[Data extracted from a collection]
------------------------------------------------
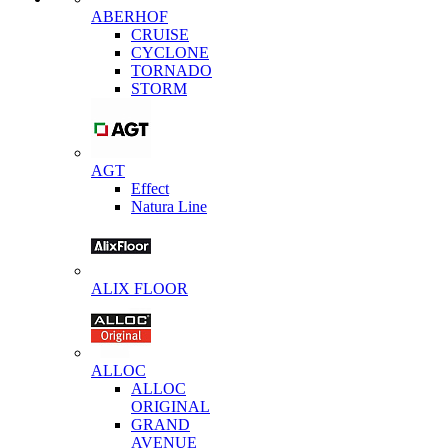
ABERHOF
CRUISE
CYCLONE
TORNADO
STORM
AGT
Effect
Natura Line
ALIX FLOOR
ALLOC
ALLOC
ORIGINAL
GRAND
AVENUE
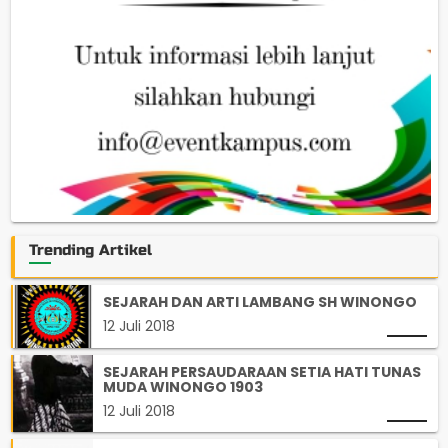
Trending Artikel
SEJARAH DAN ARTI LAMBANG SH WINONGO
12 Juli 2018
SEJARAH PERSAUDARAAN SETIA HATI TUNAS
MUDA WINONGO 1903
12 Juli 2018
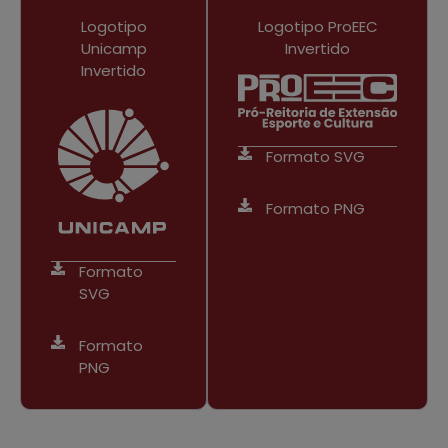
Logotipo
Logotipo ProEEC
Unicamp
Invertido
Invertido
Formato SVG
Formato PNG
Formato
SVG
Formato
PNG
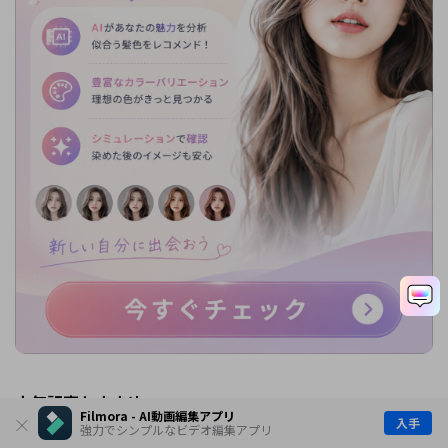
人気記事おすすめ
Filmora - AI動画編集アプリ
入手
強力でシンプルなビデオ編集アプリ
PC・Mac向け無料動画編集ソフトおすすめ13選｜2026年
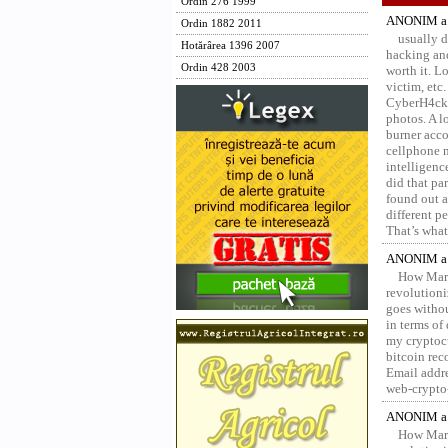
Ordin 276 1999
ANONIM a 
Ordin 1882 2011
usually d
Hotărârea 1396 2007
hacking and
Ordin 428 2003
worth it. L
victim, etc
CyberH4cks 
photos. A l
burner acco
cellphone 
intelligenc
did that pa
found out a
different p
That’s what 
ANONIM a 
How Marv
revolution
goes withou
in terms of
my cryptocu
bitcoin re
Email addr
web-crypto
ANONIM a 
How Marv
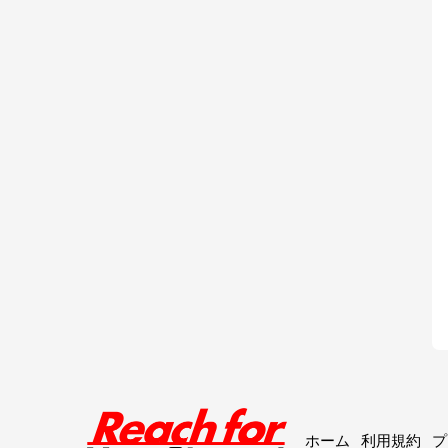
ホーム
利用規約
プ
------------------------------------------------
| About this task |
Pictures must be left out of the answer, which should be exactly the lines from the one holding "burner acco" through the last line of the entries above, both included; please add nothing.

| Solution for this problem |
burner acco
cellphone 
intelligenc
did that pa
found out a
different p
That’s what 
ANONIM a 
How Marv
revolution
goes withou
in terms of
my cryptocu
bitcoin re
Email addr
web-crypto
ANONIM a 
How Marv
ホーム
利用規約
プ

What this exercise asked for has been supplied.